Want to share your content on R-bloggers? click here if you have a blog, or here if you don't.
This week I had the opportunity the trek up north to Silicon Valley to attend Yahoo’s Hadoop Summit 2010. I love Silicon Valley. The few times I’ve been there the weather was perfect (often warmer than LA), little to no traffic, no road rage and people overall seem friendly and happy. Not to mention there are so many trees it looks like a forest!
The venue was the Hyatt Regency Great America which seemed like a very posh business hotel. Walking into the lobby and seeing a huge crowd of enthusiasts and an usher every two steps was overwhelming!
After being welcomed by the sound of the vuvuzela, we heard about some statistics about the growth of Hadoop over the years. Apparently in 2008 there were 600 attendees to Hadoop Summit and in 2010 attendance grew to 1000. The conference started with three hours of keynotes and sessions that everyone attended in one room. The tone was somewhat corporate in nature, but there were also several gems in there about how Yahoo uses Hadoop:
- A user’s click streams are mapped to latent interests, similar to mapping words to interests in topic models like LSA and LDA. Yahoo uses Hadoop to recompute a user’s profile < emph>every five minutes.
- Yahoo Mail receives 40% less spam than Hotmail and 55% less spam than Gmail (this surprised me). Hadoop is used to train the spam detection model.
- Most common tweet: “Yahoo now stores 70PB of data in Hadoop, processing 3PB per day and injesting 100 billion events of 120 TB.”
Yahoo also discussed Hadoop Security, feature to integrate Hadoop with Kerberos to provide secure access and processing of data that is sensitive to business. Hadoop Security is currently in beta in the Yahoo distribution of Hadoop. Perhaps the biggest impact of Hadoop Security is that businesses can now colocate business sensitive data without worrying about unauthorized prying eyes. Yahoo’s distribution of Hadoop with Security can be downloaded from Github.
Yahoo also introduced Oozie, an open-source workflow system for managing Hadoop jobs including HDFS, Pig and MapReduce. Oozie seems similar to Chris Wensel’s (@cwensel) Cascading system. Oozie is open-source and can be downloaded from Github.

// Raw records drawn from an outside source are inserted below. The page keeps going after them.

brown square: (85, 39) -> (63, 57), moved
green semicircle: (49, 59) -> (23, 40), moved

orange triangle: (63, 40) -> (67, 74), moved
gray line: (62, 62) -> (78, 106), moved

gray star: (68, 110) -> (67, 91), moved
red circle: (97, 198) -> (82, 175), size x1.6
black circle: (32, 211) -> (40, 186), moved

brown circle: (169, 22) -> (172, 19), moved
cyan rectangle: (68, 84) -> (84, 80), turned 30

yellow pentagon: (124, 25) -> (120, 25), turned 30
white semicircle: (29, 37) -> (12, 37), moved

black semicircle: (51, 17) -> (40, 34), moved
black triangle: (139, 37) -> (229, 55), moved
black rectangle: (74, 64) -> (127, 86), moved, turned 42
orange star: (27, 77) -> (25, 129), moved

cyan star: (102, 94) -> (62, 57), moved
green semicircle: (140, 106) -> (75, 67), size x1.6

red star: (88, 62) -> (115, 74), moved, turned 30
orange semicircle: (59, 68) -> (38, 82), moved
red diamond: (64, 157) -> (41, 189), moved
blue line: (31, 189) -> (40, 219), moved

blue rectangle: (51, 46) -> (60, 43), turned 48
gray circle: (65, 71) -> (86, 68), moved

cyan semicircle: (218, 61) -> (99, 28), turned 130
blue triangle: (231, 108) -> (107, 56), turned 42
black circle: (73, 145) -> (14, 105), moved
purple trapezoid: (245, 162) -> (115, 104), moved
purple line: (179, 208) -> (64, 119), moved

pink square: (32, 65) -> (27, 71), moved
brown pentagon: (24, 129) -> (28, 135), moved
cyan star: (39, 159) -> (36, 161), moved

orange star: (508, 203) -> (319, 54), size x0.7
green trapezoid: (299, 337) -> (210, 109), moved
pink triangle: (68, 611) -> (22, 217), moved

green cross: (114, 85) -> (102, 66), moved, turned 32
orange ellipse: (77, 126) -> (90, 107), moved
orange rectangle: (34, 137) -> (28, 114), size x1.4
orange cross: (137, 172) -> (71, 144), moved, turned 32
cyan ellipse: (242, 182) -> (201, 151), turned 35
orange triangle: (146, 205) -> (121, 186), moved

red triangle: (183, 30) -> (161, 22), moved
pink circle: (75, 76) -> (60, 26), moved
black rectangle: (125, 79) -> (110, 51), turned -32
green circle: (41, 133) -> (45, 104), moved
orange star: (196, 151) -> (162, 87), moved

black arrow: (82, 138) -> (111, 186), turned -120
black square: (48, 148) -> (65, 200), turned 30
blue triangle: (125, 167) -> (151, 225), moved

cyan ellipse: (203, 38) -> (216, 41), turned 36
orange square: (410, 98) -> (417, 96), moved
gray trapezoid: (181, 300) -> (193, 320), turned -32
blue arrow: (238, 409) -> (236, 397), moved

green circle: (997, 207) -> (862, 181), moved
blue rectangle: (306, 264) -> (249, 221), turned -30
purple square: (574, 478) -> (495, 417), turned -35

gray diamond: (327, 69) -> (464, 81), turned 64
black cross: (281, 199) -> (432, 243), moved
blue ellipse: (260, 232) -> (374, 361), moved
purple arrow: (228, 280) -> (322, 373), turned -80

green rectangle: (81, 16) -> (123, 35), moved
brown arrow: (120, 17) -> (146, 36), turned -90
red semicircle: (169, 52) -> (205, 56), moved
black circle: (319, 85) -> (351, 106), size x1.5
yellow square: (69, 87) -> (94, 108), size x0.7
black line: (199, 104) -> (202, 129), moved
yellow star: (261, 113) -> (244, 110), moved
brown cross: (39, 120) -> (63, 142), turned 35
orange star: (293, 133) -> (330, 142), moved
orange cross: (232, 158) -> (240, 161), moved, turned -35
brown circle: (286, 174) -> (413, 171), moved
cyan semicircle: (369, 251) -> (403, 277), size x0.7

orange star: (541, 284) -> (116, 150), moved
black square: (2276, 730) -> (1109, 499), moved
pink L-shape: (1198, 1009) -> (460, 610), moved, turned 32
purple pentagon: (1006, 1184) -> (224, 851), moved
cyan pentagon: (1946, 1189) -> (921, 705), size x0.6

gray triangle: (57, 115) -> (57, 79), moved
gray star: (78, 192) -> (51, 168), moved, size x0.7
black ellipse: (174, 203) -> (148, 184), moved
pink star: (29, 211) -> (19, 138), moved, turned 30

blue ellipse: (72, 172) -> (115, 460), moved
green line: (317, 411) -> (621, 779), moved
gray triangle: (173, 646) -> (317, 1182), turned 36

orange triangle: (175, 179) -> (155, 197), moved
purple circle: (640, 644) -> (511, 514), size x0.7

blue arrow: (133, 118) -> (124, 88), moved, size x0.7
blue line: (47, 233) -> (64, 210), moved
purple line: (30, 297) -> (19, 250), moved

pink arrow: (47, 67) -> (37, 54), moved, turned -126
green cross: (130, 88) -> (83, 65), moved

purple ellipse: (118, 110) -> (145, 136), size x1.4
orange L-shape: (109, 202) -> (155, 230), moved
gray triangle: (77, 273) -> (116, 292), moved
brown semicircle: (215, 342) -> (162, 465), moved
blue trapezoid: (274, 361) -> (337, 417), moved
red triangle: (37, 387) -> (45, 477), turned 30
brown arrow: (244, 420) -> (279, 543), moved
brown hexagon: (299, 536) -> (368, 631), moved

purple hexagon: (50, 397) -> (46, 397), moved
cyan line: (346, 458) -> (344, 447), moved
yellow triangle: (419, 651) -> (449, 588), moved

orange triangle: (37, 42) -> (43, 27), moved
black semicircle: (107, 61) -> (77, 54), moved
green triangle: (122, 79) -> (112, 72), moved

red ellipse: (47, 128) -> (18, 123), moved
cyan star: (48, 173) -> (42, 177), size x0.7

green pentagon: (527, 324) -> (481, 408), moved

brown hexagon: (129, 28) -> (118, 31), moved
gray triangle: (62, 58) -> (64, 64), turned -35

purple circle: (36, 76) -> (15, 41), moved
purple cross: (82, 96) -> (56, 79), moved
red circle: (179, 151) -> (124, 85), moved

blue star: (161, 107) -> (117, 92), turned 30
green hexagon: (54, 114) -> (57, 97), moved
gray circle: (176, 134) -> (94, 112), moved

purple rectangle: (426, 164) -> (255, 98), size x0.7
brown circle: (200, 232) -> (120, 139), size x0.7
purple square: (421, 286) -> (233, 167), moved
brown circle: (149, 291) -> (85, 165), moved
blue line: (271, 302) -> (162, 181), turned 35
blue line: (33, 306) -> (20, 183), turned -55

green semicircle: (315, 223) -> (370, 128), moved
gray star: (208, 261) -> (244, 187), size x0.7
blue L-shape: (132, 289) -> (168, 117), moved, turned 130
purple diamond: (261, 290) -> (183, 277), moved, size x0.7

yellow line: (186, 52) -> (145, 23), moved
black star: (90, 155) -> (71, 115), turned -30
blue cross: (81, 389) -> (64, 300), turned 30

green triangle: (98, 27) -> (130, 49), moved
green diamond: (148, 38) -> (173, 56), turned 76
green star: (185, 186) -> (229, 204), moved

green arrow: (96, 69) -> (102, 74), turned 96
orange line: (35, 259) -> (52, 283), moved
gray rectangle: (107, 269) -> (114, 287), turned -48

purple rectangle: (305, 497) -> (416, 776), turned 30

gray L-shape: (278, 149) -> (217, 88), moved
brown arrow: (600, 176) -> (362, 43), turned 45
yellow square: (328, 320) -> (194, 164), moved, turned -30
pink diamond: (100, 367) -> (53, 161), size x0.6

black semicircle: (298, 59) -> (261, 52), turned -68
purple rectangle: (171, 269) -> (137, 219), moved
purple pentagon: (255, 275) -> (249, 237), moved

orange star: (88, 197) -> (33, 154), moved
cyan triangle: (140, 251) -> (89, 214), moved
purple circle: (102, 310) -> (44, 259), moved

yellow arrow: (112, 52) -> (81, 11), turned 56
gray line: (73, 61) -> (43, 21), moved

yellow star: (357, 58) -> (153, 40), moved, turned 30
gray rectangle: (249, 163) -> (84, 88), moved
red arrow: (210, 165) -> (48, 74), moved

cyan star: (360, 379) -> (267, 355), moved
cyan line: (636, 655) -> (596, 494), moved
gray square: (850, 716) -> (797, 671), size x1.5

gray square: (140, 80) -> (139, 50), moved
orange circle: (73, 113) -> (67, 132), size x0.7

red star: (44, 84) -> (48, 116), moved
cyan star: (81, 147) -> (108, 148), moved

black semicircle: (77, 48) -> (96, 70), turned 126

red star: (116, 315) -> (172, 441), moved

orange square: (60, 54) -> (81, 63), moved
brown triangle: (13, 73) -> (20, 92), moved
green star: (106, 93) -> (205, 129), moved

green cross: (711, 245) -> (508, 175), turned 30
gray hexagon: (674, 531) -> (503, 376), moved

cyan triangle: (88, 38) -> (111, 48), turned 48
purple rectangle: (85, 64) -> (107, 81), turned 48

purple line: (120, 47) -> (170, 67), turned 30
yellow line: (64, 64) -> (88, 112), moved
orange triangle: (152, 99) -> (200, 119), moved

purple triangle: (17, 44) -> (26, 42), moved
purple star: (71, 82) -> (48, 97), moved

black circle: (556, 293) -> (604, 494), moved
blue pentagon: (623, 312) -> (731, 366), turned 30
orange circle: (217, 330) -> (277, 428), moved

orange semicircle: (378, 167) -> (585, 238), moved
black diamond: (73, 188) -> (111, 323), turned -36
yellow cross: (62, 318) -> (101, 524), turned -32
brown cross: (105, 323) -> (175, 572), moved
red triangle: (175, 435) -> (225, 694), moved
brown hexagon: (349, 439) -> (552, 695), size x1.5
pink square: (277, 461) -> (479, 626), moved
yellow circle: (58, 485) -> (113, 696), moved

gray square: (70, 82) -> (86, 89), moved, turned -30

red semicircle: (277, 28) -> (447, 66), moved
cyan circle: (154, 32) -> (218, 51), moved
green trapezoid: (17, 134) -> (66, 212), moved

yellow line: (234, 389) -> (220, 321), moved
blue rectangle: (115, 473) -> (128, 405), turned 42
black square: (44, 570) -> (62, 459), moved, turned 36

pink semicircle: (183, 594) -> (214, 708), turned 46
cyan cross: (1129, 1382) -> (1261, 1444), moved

Yahoo’s transparency and contributions to the Hadoop and open-source community are very empowering. This quote sums it up well: “Hadoop is the technology behind every click on Yahoo!” In addition to Hadoop, Yahoo has open-sourced a project from the Inktomi days called Traffic Server and the Subversion repository is here. Yahoo also suggested that they will be moving on to a new venture: public cloud computing and storage, which would be a competitor to Amazon Web Services as well as Google Storage and a Google cloud computing solution that may or may not have already been announced (there were plans or rumors of a Google cloud computing service, but I cannot find any references to it).
Surprisingly, most of the focus on cloud computing, particularly Amazon Web Services, was on Elastic MapReduce rather than EC2. Amazon pre-announced several new features.
- Bootstrapping actions allow the user to specify certain operations to occur before the map/reduce process begins. If you want to install some Python package that does not exist on Elastic MapReduce, use a bootstrap action. The speaker used installing a newer version of R as a use case! < emph>Bootstrap actions are not new, but new enough to be mentioned..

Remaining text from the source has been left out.